Speaking on the margins of a conference in Milan, Passera told reporters that austerity measures adopted so far have put Italy "among the countries better placed to deal with the financial turmoil Europe finds itself in."
After the weekend deal in which eurozone leaders agreed to lend Spain up to 100 billion euros to recapitalize its debt-laden banks, many analysts believe Italy may be the next country to seek assistance.
A European market rally early on Monday fizzled out quickly. Italian benchmark bond yields rose above 6 percent at one point, less than half a point below Spain's levels. The spread compared with safer German Bunds rose to around 4.6 points, compared with a recent low of 2.8 points in March.

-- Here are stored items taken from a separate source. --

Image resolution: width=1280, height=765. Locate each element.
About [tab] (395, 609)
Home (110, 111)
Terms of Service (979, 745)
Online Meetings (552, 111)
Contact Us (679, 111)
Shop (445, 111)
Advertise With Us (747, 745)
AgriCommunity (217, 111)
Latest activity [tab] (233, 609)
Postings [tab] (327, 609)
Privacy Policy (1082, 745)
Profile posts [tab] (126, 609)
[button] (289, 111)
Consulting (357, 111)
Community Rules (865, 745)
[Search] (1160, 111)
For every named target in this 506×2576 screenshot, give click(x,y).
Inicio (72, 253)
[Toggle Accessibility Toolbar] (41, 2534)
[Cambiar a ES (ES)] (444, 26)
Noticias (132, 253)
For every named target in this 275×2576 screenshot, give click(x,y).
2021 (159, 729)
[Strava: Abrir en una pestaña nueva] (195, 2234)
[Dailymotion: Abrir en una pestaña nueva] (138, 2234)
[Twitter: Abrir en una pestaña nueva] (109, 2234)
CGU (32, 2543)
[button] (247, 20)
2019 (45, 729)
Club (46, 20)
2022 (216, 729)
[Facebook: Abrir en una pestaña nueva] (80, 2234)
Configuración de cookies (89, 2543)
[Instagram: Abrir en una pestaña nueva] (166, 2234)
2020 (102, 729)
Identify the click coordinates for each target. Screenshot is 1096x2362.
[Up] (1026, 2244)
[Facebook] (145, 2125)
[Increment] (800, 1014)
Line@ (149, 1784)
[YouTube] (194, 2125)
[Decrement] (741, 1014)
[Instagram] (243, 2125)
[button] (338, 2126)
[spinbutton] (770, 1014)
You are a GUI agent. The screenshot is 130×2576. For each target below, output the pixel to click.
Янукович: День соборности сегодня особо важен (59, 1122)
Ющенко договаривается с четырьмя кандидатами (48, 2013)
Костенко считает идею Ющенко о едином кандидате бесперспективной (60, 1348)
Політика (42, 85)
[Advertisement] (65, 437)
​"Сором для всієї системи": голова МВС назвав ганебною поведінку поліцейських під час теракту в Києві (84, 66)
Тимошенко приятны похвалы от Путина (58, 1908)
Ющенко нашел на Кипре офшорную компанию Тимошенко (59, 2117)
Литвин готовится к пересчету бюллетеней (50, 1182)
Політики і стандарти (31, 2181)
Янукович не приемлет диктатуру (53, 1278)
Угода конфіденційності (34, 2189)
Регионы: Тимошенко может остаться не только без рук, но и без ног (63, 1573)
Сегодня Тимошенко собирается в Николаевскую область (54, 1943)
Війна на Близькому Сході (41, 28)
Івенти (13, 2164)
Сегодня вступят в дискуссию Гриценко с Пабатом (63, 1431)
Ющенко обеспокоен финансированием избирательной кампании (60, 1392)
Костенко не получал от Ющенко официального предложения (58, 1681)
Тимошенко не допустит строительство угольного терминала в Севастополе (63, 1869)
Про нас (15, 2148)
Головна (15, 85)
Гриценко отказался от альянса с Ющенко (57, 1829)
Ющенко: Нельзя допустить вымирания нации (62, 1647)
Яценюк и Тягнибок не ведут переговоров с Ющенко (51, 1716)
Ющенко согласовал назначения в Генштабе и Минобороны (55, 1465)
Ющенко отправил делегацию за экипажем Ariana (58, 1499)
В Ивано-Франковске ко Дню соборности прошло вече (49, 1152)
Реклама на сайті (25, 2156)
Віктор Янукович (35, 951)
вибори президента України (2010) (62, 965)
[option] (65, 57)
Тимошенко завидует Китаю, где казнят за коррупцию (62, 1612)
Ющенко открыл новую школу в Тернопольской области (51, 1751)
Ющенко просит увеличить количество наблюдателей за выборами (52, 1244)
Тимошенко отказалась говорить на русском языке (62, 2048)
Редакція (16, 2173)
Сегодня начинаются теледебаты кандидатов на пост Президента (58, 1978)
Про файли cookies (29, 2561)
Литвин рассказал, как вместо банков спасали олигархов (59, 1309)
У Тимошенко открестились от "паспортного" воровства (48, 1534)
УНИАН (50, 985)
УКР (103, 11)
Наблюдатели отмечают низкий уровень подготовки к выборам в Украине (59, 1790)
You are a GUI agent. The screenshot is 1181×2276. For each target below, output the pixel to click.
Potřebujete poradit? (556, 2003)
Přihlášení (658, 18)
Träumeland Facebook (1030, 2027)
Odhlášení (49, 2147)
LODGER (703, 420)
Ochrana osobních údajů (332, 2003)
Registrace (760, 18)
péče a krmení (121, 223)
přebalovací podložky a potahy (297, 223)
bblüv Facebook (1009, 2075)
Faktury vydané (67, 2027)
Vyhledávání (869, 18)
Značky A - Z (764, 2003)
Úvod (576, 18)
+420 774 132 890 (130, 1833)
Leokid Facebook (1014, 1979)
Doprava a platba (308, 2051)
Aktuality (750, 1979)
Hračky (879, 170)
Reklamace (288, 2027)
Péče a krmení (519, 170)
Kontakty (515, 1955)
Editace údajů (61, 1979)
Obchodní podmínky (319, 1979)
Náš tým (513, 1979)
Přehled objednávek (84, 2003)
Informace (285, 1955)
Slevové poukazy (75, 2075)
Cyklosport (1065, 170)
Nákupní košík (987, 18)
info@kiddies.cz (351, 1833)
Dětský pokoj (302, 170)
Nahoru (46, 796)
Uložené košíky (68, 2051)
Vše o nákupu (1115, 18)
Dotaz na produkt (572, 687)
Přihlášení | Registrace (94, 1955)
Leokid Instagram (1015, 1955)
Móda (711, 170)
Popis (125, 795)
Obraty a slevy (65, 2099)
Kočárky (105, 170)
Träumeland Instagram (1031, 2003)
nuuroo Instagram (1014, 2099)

Andrea Riccardi, minister for International Cooperation, sounded slightly less upbeat than Passera when asked if the government was more worried about the crisis spreading to Italy following the bailout for Spain's banks.
"This government has always been worried, our commitment has always been accompanied by our concern to avoid the abyss," he told Reuters. "Today we are watching what is happening in Spain very closely, but we are much less worried than we were in November" when Prime Minister Mario Monti took office.
Monti formed a government of technocrats when a discredited Silvio Berlusconi stepped down in November as Italy seemed headed toward a Greek-style default on its massive debt.
To shore up investor confidence, Monti immediately passed a tough austerity package, including new taxes and pension cuts, which is now weighing on his popularity.
Italy is facing headwinds both from the broader eurozone debt crisis and the growing domestic difficulties for Monti, who admitted last week that he had lost the support of important parts of the country's establishment.
He was referring in particular to a front page editorial in Italy's most influential daily, Corriere della Sera, in which two prominent economists, Francesco Giavazzi and Alberto Alesina, said Monti's early reform drive had petered out and its policies now seemed very similar to its predecessors'.
The economy is mired in a deep recession which shows no sign of easing and parts of the ruling majority are openly discussing whether it would be better to pull support from Monti and hold an early election before the end of this year.
"We must all save ourselves together (because) no-one can save themselves alone," Passera said in support of the deal for Spain.
"The cost of not saving Europe and allowing the euro to disintegrate, which can absolutely be avoided, would be higher than the cost of helping the countries in difficulty to make the necessary adjustments."